[WHAT YOU WILL DO] Every line that contains "могут" must be located and copied from the data.

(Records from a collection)

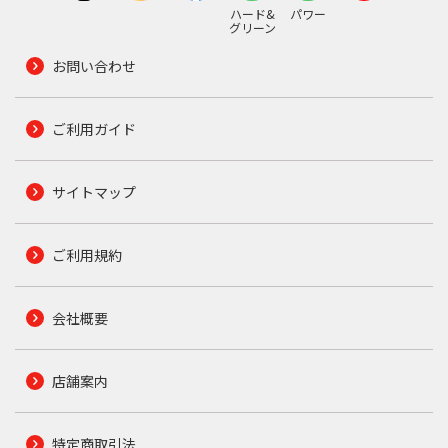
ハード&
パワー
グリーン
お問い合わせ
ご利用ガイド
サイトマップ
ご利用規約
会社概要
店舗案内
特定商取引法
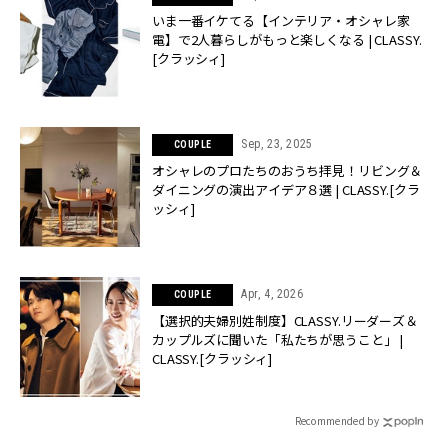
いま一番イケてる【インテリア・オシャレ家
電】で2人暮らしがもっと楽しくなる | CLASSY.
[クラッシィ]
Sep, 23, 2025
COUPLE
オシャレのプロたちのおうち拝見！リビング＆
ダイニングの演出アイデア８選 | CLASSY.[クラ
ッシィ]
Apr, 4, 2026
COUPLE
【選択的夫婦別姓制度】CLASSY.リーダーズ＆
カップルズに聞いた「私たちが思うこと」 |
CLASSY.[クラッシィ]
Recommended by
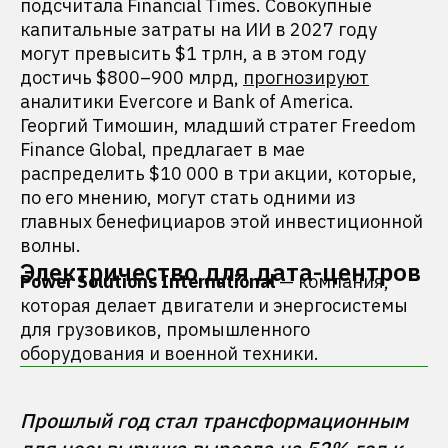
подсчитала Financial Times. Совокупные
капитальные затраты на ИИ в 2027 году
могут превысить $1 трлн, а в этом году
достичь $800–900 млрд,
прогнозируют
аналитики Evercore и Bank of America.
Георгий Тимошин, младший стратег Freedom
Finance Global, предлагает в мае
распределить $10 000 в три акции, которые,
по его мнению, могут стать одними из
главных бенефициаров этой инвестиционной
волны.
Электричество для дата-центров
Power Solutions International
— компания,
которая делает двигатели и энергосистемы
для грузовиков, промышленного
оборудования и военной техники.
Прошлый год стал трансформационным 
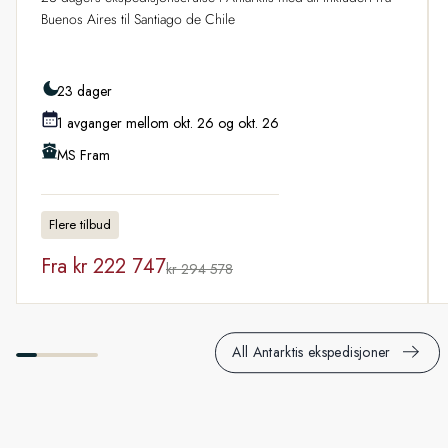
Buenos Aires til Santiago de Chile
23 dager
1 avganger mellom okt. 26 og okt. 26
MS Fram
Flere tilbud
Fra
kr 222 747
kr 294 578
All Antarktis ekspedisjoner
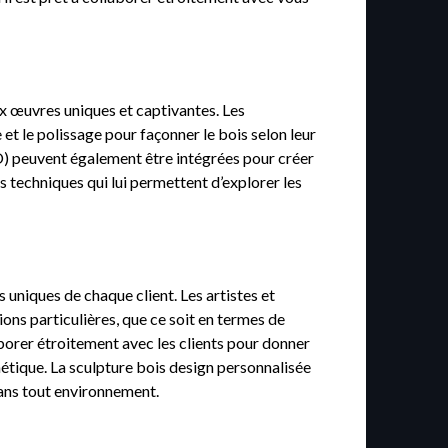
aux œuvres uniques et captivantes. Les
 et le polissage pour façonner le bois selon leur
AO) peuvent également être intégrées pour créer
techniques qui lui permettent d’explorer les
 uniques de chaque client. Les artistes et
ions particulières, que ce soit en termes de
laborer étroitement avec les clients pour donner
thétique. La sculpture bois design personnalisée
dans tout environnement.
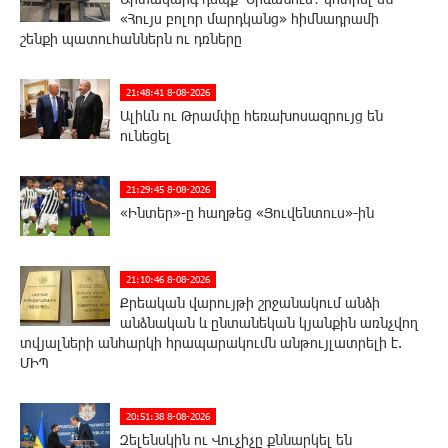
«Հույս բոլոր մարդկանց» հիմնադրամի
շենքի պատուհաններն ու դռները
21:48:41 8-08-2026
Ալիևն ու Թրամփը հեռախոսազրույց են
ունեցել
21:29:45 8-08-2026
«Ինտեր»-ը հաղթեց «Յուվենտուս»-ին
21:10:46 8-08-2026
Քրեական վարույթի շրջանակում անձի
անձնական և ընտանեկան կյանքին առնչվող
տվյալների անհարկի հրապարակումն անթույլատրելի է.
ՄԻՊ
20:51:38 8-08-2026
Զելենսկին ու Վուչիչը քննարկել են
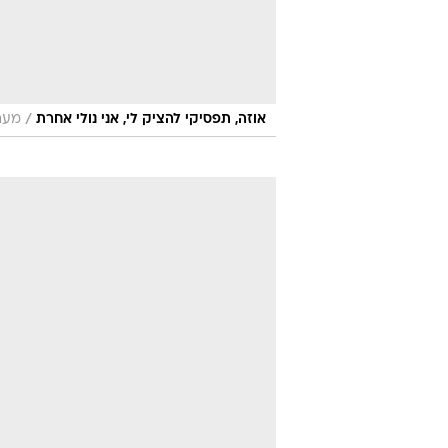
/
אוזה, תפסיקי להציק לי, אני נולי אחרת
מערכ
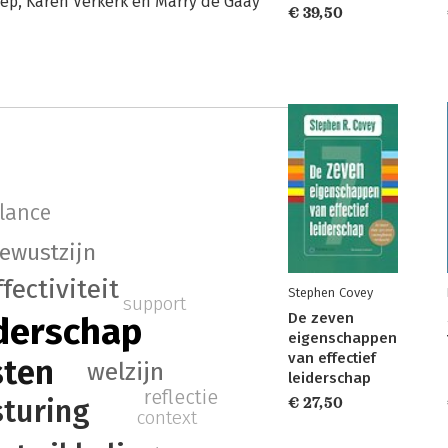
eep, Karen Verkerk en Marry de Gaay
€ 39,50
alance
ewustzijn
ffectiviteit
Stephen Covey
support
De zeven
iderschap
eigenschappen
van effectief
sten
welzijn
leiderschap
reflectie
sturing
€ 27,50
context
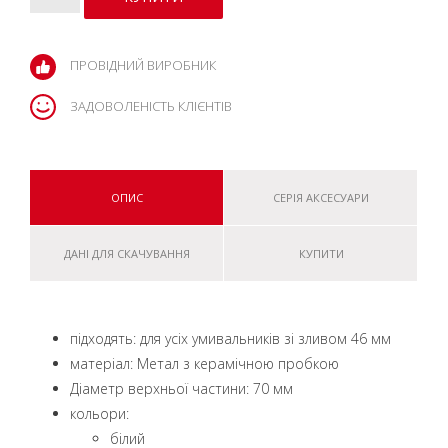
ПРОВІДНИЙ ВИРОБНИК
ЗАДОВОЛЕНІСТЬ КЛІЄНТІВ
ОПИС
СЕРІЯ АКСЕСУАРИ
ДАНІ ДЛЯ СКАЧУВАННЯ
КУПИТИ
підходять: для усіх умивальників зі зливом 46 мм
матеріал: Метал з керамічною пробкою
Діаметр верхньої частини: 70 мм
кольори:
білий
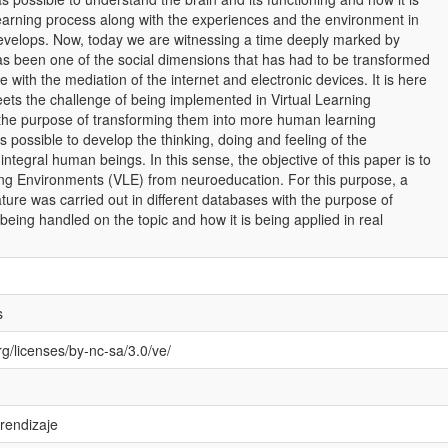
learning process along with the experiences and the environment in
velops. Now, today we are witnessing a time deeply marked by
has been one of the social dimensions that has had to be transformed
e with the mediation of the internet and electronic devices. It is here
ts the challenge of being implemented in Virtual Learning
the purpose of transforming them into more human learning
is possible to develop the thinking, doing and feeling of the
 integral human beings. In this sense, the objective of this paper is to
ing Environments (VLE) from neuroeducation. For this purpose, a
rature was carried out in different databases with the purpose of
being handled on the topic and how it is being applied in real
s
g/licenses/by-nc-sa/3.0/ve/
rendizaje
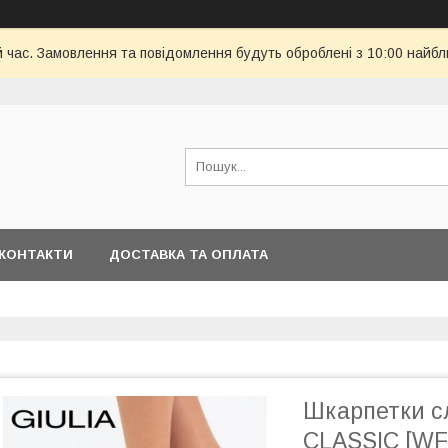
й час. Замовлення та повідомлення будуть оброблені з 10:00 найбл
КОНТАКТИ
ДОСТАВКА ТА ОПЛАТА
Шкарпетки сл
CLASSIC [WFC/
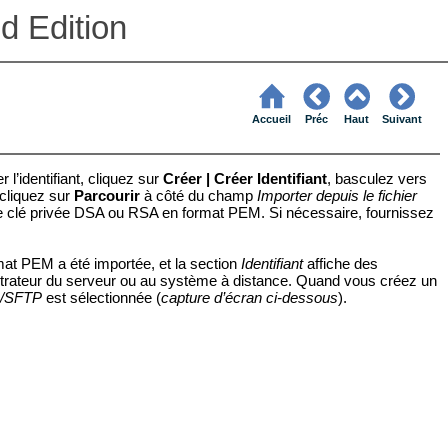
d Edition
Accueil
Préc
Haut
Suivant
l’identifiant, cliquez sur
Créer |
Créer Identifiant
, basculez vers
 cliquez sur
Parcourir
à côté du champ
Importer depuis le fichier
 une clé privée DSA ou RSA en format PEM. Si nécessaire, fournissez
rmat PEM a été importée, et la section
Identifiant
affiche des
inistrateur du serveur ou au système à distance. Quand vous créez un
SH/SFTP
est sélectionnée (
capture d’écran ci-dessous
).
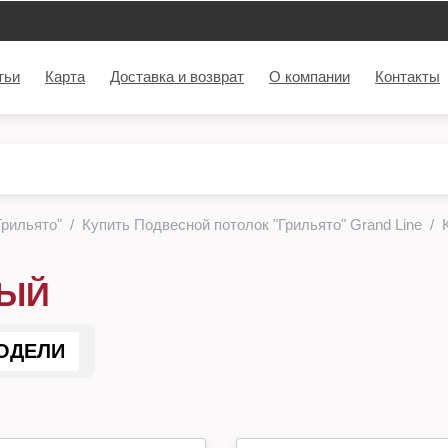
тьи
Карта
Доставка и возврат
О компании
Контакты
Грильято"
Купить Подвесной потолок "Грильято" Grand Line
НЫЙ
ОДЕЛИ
--
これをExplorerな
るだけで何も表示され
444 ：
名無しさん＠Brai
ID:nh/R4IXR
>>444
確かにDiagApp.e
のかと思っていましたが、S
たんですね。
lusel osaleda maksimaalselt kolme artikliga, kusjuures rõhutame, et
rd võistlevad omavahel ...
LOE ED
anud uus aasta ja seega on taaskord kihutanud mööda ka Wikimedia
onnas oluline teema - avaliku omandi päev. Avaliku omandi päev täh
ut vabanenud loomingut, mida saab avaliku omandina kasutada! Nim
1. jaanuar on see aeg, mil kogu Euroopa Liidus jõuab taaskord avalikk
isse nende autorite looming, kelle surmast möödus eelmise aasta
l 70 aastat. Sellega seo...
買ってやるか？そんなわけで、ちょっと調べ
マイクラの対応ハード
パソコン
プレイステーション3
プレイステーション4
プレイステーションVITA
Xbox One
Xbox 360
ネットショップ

[REPLY]
могут превысить $1 трлн, а в этом году
по его мнению, могут стать одними из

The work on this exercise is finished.